Careless talk costs livelihoods
NHS staff feel compelled to talk to patients when all the evidence suggests that it does very little good. The latest official guideline points out that conversation is a hugely wasteful activity with no proven benefit and known side-effects including increased anxiety on the part both of the professional and the patient.
Misleading or erroneous information, such as incorrect diagnosis, could be particularly harmful, resulting in financial liability to the NHS and damage to the reputation of the professional concerned.
Doctors and nurses are advised to feign speech loss or pretend to have taken holy orders involving vows of silence. Studies have shown that eliminating dialogue from consultations can cut treatment times dramatically.
The silent treatment
New NHS approved Silent Treatment Packs have been distributed to primary care providers. These include pre-printed cards with phrases for every situation. For example: “I can’t find anything wrong with you,” “Take two of these every four hours,” “I think we’ll send you to [add name of hospital] to be sure” and “Your test results are back – and the good news is that I won’t need to see you again.”
The QIPP programme promises to reduce overall NHS use of words by 20% by 2015, an ambitious target expected to affect several parts of speech including conjunctions, adjectives and adverbs. Verbs will be retained for the time being, unless it can be clearly demonstrated that the NHS has no further use for “doing“ words.
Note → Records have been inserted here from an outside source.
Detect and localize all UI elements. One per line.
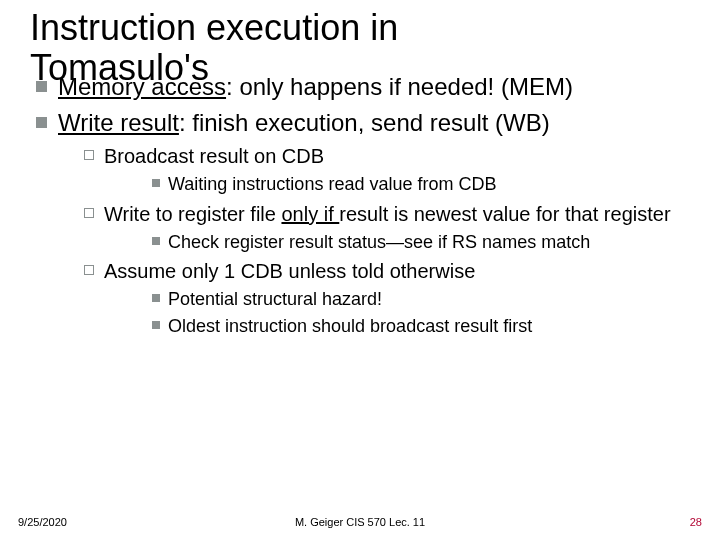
sub-2-pre: Write to register file — [104, 203, 281, 225]
slide-body: Memory access: only happens if needed! (… — [30, 72, 690, 343]
title-line-1: Instruction execution in — [30, 7, 398, 48]
bullet-2: Write result: finish execution, send res… — [30, 108, 690, 337]
sub-2-post: result is newest value for that register — [339, 203, 670, 225]
subsub-3b: Oldest instruction should broadcast resu… — [104, 315, 690, 338]
subsub-list-2: Check register result status—see if RS n… — [104, 231, 690, 254]
subsub-2a: Check register result status—see if RS n… — [104, 231, 690, 254]
footer-page-number: 28 — [690, 516, 702, 528]
bullet-1-term: Memory access — [58, 73, 226, 100]
bullet-list: Memory access: only happens if needed! (… — [30, 72, 690, 337]
subsub-2a-text: Check register result status—see if RS n… — [168, 232, 590, 252]
bullet-1-rest: : only happens if needed! (MEM) — [226, 73, 573, 100]
subsub-3a-text: Potential structural hazard! — [168, 289, 382, 309]
sub-2-underline: only if — [281, 203, 339, 225]
subsub-3a: Potential structural hazard! — [104, 288, 690, 311]
sub-list: Broadcast result on CDB Waiting instruct… — [58, 144, 690, 337]
subsub-1a-text: Waiting instructions read value from CDB — [168, 174, 496, 194]
footer-center: M. Geiger CIS 570 Lec. 11 — [0, 516, 720, 528]
sub-3-text: Assume only 1 CDB unless told otherwise — [104, 260, 475, 282]
subsub-1a: Waiting instructions read value from CDB — [104, 173, 690, 196]
subsub-list-3: Potential structural hazard! Oldest inst… — [104, 288, 690, 337]
subsub-3b-text: Oldest instruction should broadcast resu… — [168, 316, 532, 336]
bullet-2-rest: : finish execution, send result (WB) — [179, 109, 550, 136]
bullet-1: Memory access: only happens if needed! (… — [30, 72, 690, 102]
bullet-2-term: Write result — [58, 109, 179, 136]
sub-1-text: Broadcast result on CDB — [104, 145, 324, 167]
sub-3: Assume only 1 CDB unless told otherwise … — [58, 259, 690, 337]
slide: Instruction execution in Tomasulo's Memo… — [0, 0, 720, 540]
sub-1: Broadcast result on CDB Waiting instruct… — [58, 144, 690, 196]
sub-2: Write to register file only if result is… — [58, 202, 690, 254]
subsub-list-1: Waiting instructions read value from CDB — [104, 173, 690, 196]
NHS bodies are also urged to reduce their use of inappropriate capital letters. Unnecessary capitalisation costs the average trust approximately £2bn each year in wasted toner alone. Meanwhile, the global supply of capital letters is declining at a rate of 27% each year, according to the NHS head of fonts, typefaces and lettering resources Helvetica Gutenberg.
Doctors’ leaders have come out strongly against the impact of the decapitalisation initiative on commonly used abbreviations such as RCGP, BMA and GP.
A spokesperson for the BMA’s GP committee described the change as “the thin end of the wedge and yet another example of the steady erosion of doctors’ status, pay and conditions under this government”.
“Doctors train for years to get letters after their names and now we’re expected to settle for smaller ones. We won’t stand for it,” he said.
Government promises urgent action
The government will respond to the report following a period of consultation, details of which will be announced in due course. A national strategy for cultural reform will be drawn up following the results of the consultation, the government’s initial response, feedback from stakeholders, a response to the response and a decision on the final recommendations agreed with all relevant stakeholders and approved by ministers.